Conventional investors say, “when I see it, I know it.” After oil prices went negative, people saw it, and all knew it. That was reactionary. Unconventional investors say, “when I know it, I see it.” Unconventional work leads to unconventional insights, allowing certain investors to see things before they happen. That is being prescient.

Almost none of the investors who shorted subprime mortgages in 2007 was a mortgage specialist. I predicted the negative oil price in April 2020, and I still have absolute zero background in oil and gas. One friend of mine later said this to me: “Jackson, listen, if you had worked in the oil and gas industry or had consulted industry experts, you would have never come to this negative-oil prediction.”

Unconventional investors win.


If you wear a parachute, you probably will never learn how to fly. It is about deep discipline. It is about high motivation. Only when a person is being pushed to the very edge, is left with no choices, that he/she faces the singular reality — either you fight, or you die. When there is no escape button, a person’s superpower comes out. When you are not wearing a parachute, your life becomes terrifyingly simple. Either you become the best or you become nothing. There is nothing in between. You have no choice but to aim high and work hard!

Be cynical. Agreeing to everything means you become part of the crowd. Caring too much about how others see you means you become the consensus. Think independently. Challenge the status quo. Do not trust your own eyes and ears. Think twice. Think three times.

The investment industry is full of people with privileged backgrounds, golden resumes, and desirable traits. They are highly articulate and super presentable. To me, appearance is appearance; truth is truth. Being articulate does not mean the speaker knows what he/she is talking about. Writing well does not mean the writer knows what he/she is writing about. Do not let yourself be influenced by the other person’s look, accent, or overall presentation. Form your own judgement. Seek truth.


Investing is not a business. Business is business; Investing is investing; the two are different. Successful business primarily benefits the shareholders of an investment organization; successful investing primarily benefits funds’ investors.
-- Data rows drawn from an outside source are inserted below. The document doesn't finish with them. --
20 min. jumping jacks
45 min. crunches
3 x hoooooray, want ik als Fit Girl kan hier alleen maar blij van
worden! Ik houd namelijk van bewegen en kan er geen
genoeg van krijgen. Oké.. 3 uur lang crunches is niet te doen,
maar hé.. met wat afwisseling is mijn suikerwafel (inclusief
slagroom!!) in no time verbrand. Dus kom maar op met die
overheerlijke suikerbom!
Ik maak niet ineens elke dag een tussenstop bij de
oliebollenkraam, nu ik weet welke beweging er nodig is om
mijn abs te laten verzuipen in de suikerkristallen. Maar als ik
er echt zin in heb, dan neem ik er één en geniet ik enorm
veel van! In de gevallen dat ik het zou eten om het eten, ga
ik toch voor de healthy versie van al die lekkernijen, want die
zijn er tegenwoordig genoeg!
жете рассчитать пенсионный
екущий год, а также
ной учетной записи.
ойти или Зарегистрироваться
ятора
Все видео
Collecting fees is very reliable and extremely profitable; delivering strong investment results requires a combination of hard work and good luck. The former is easy; the latter is hard. Investors are smart: they understand collecting “fee coupons” is a sure path to being ridiculously rich. For most investors, no day would pass without them thinking about how to keep and attract clients. By doing so, investors stop being “investors” but becoming “business operators.” Building a great business will not lead to successful investing; but successful investing can lead to a great business. Few have the courage to stay true to where he/she originally starts.
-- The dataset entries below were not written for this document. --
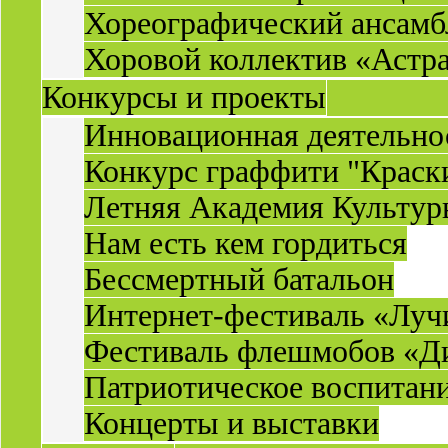
Хореографический ансамб
Хоровой коллектив «Астр
Конкурсы и проекты
Инновационная деятельн
Конкурс граффити "Краск
Летняя Академия Культу
Нам есть кем гордиться
Бессмертный батальон
Интернет-фестиваль «Луч
Фестиваль флешмобов «Д
Патриотическое воспитан
Концерты и выставки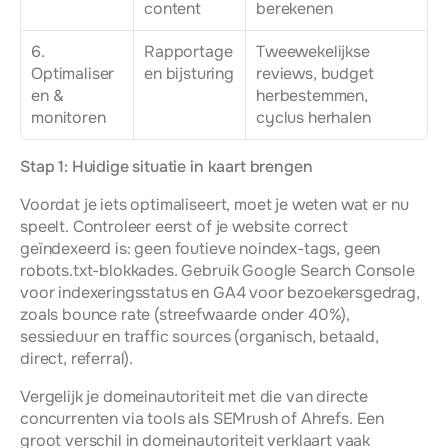
content
berekenen
6. 
Rapportage 
Tweewekelijkse 
Optimaliser
en bijsturing
reviews, budget 
en & 
herbestemmen, 
monitoren
cyclus herhalen
Stap 1: Huidige situatie in kaart brengen
Voordat je iets optimaliseert, moet je weten wat er nu 
speelt. Controleer eerst of je website correct 
geïndexeerd is: geen foutieve noindex-tags, geen 
robots.txt-blokkades. Gebruik Google Search Console 
voor indexeringsstatus en GA4 voor bezoekersgedrag, 
zoals bounce rate (streefwaarde onder 40%), 
sessieduur en traffic sources (organisch, betaald, 
direct, referral).
Vergelijk je domeinautoriteit met die van directe 
concurrenten via tools als SEMrush of Ahrefs. Een 
groot verschil in domeinautoriteit verklaart vaak 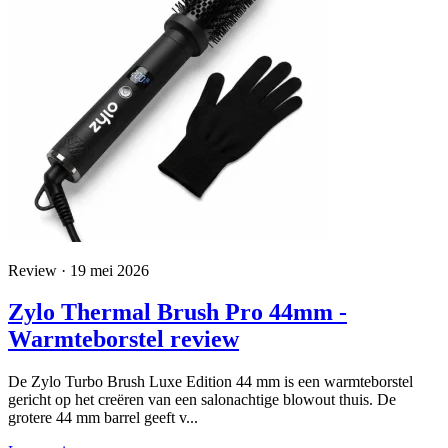
Review · 19 mei 2026
Zylo Thermal Brush Pro 44mm -
Warmteborstel review
De Zylo Turbo Brush Luxe Edition 44 mm is een warmteborstel
gericht op het creëren van een salonachtige blowout thuis. De
grotere 44 mm barrel geeft v...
Keep learning. Be open-minded. Success breeds complacency. Complacency leads to rigidity. A rigid mind is not creative. There is so much confidence and pride in a rigid mind that it suffers a lack of imagination. By the time a rigid mind realizes it has a big problem, it is already too late. Rigid minds are doomed to become obsolete, marginalized, and forgotten. Their only destiny is history’s dustbin. To avoid that, I must keep learning. I must be open-minded.


By chance and totally not by design, I was raised in a little unique environment. My mother was among the first generation of retail investors in Mainland China, trading A-shares from the very beginning of modern China’s capital markets. I grew up watching her trade. By middle school, I already knew how to read stock charts and how to find patterns. I had, however, never taken investing so seriously until halfway through my MBA study at Yale.

After taking a full loop, here I am again. Aim high. Work hard. Be kind.